| TASK ITEM |
The output should be the listing below, limited to the lines from the one with "werden: Frauen und" through the one with "CristalVelles", exact and without pictures.

::: GIVEN DATA

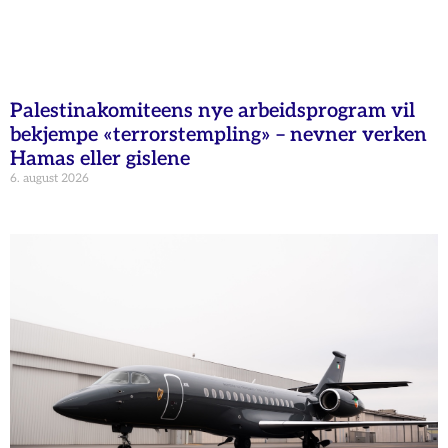
Palestinakomiteens nye arbeidsprogram vil
bekjempe «terrorstempling» – nevner verken
Hamas eller gislene
6. august 2026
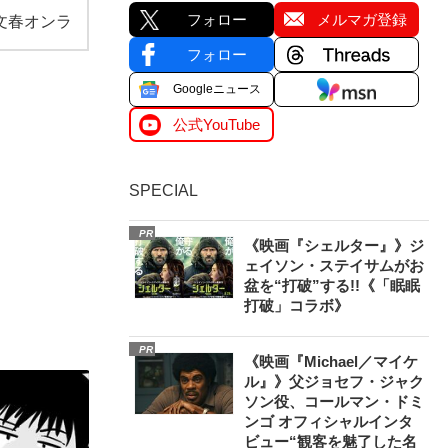
フォロー
メルマガ登録
文春オンラ
フォロー
Googleニュース
公式YouTube
SPECIAL
PR
《映画『シェルター』》ジ
ェイソン・ステイサムがお
盆を“打破”する!!《「眠眠
打破」コラボ》
PR
《映画『Michael／マイケ
ル』》父ジョセフ・ジャク
ソン役、コールマン・ドミ
ンゴ オフィシャルインタ
ビュー“観客を魅了した名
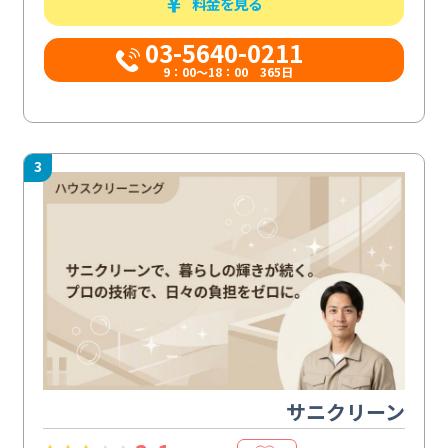
料金を見る
03-5640-0211
9：00～18：00 365日
3
サニクリーン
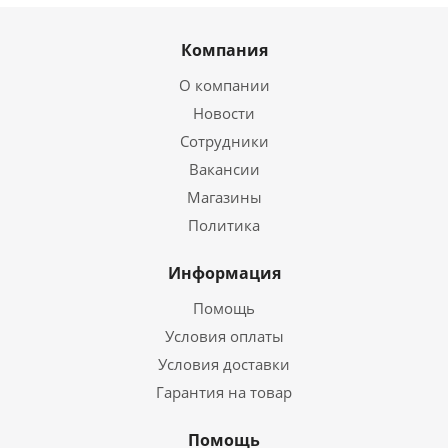
Компания
О компании
Новости
Сотрудники
Вакансии
Магазины
Политика
Информация
Помощь
Условия оплаты
Условия доставки
Гарантия на товар
Помощь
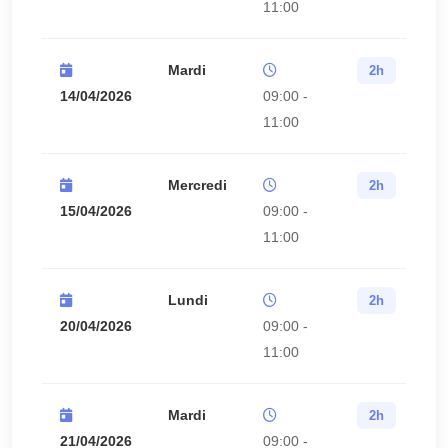
11:00
Mardi
2h
14/04/2026
09:00 -
11:00
Mercredi
2h
15/04/2026
09:00 -
11:00
Lundi
2h
20/04/2026
09:00 -
11:00
Mardi
2h
21/04/2026
09:00 -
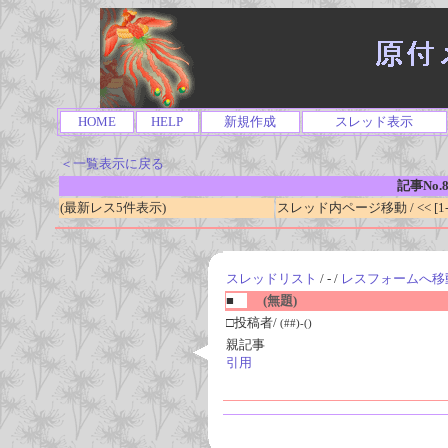
HOME
HELP
新規作成
スレッド表示
＜一覧表示に戻る
記事No.8
(最新レス5件表示)
スレッド内ページ移動 / << [1-0
スレッドリスト
/ - /
レスフォームへ移
■
(無題)
□投稿者/
(##)-()
親記事
引用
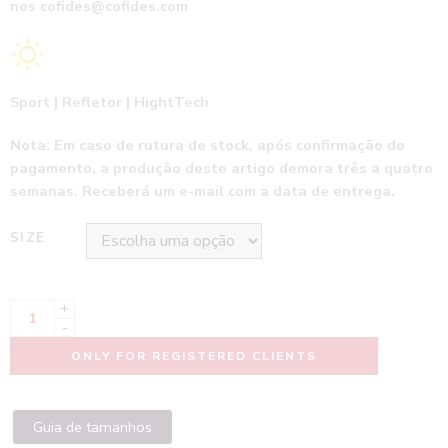
nos
cofides@cofides.com
Sport | Refletor | HightTech
Nota: Em caso de rutura de stock, após confirmação do
pagamento, a produção deste artigo demora três a quatro
semanas. Receberá um e-mail com a data de entrega.
SIZE
+
-
ONLY FOR REGISTERED CLIENTS
Guia de tamanhos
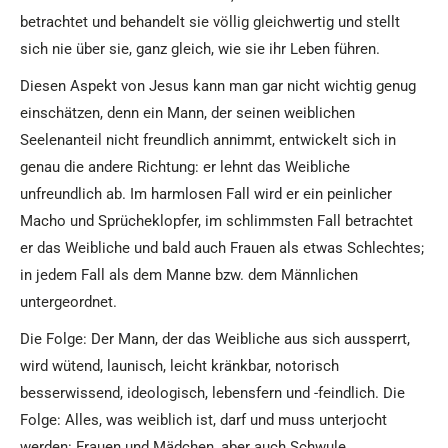
betrachtet und behandelt sie völlig gleichwertig und stellt
sich nie über sie, ganz gleich, wie sie ihr Leben führen.
Diesen Aspekt von Jesus kann man gar nicht wichtig genug
einschätzen, denn ein Mann, der seinen weiblichen
Seelenanteil nicht freundlich annimmt, entwickelt sich in
genau die andere Richtung: er lehnt das Weibliche
unfreundlich ab. Im harmlosen Fall wird er ein peinlicher
Macho und Sprücheklopfer, im schlimmsten Fall betrachtet
er das Weibliche und bald auch Frauen als etwas Schlechtes;
in jedem Fall als dem Manne bzw. dem Männlichen
untergeordnet.
Die Folge: Der Mann, der das Weibliche aus sich aussperrt,
wird wütend, launisch, leicht kränkbar, notorisch
besserwissend, ideologisch, lebensfern und -feindlich. Die
Folge: Alles, was weiblich ist, darf und muss unterjocht
werden: Frauen und Mädchen, aber auch Schwule,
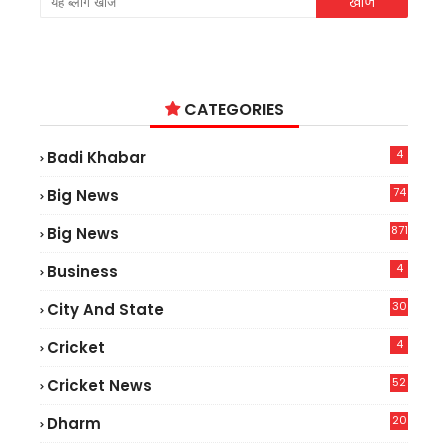
CATEGORIES
4
Badi Khabar
74
Big News
2
871
Big News
4
Business
30
City And State
4
Cricket
52
Cricket News
2
20
Dharm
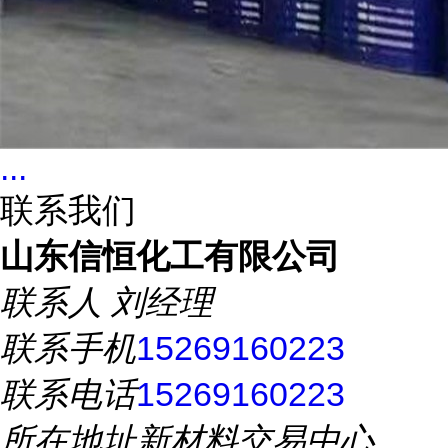
...
联系我们
山东信恒化工有限公司
联系人
刘经理
联系手机
15269160223
联系电话
15269160223
所在地址
新材料交易中心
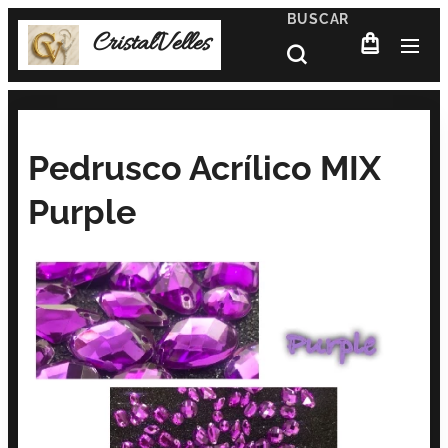
BUSCAR
CristalVelles
Pedrusco Acrílico MIX
Purple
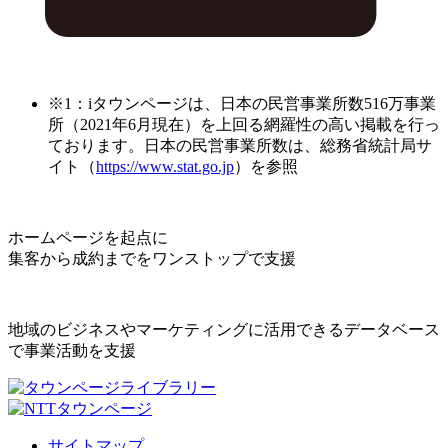
※1：iタウンページは、日本の民営事業所数516万事業
所（2021年6月現在）を上回る網羅性の高い掲載を行っ
ております。日本の民営事業所数は、総務省統計局サ
イト（
https://www.stat.go.jp
）を参照
ホームページを起点に
集客から成約までをワンストップで支援
地域のビジネスやマーケティングに活用できるデータベース
で事業活動を支援
サイトマップ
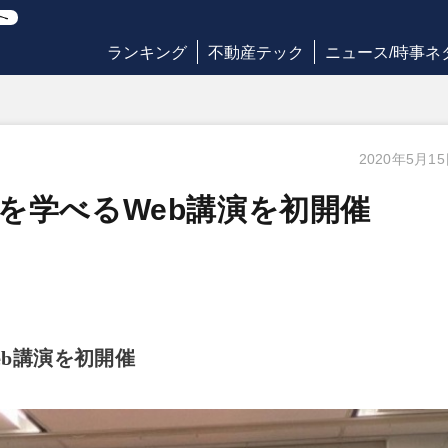
ランキング
不動産テック
ニュース/時事ネ
2020年5月1
を学べるWeb講演を初開催
b講演を初開催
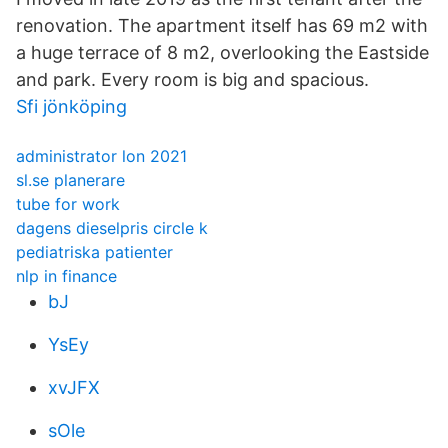
renovation. The apartment itself has 69 m2 with
a huge terrace of 8 m2, overlooking the Eastside
and park. Every room is big and spacious.
Sfi jönköping
administrator lon 2021
sl.se planerare
tube for work
dagens dieselpris circle k
pediatriska patienter
nlp in finance
bJ
YsEy
xvJFX
sOle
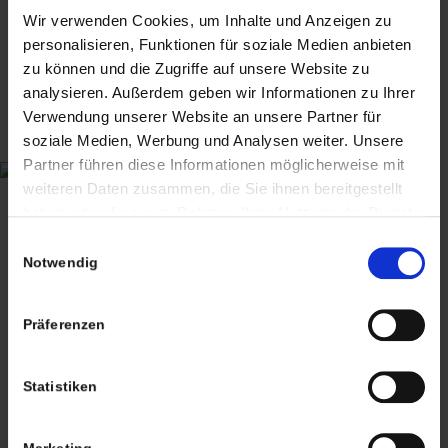
dekorativer großer Emaille Topf mit Deckel &
350,00
€
inkl. MwSt., zzgl.
kleiner Silber Handspiegel – emailliert
Wir verwenden Cookies, um Inhalte und Anzeigen zu
Griffen – blau
Versandkosten
personalisieren, Funktionen für soziale Medien anbieten
64,50
€
inkl. MwSt., zzgl.
zu können und die Zugriffe auf unsere Website zu
Versandkosten
analysieren. Außerdem geben wir Informationen zu Ihrer
Verwendung unserer Website an unsere Partner für
CHRISTIAN A. THEUER
soziale Medien, Werbung und Analysen weiter. Unsere
ANTIQUITÄTEN & KURIOSITÄTEN & MEHR
Partner führen diese Informationen möglicherweise mit
weiteren Daten zusammen, die Sie ihnen bereitgestellt
Wiggenreute 12
haben oder die sie im Rahmen Ihrer Nutzung der Dienste
88353 Kißlegg
gesammelt haben. Sie geben Einwilligung zu unseren
Einwilligungsauswahl
Cookies, wenn Sie unsere Webseite weiterhin nutzen.
Notwendig
Lagerverkauf Kißlegg:
Stolzenseeweg 32
Präferenzen
88353 Kisslegg
Statistiken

::::::

| SOLUTION FOR THIS TASK |
werden: Frauen und Mädchen, aber auch Schwule,
CATEGORIES
4
Badi Khabar
74
Big News
2
871
Big News
4
Business
30
City And State
4
Cricket
52
Cricket News
2
20
Dharm
...
联系我们
山东信恒化工有限公司
联系人
刘经理
联系手机
15269160223
联系电话
15269160223
所在地址
新材料交易中心
BUSCAR
CristalVelles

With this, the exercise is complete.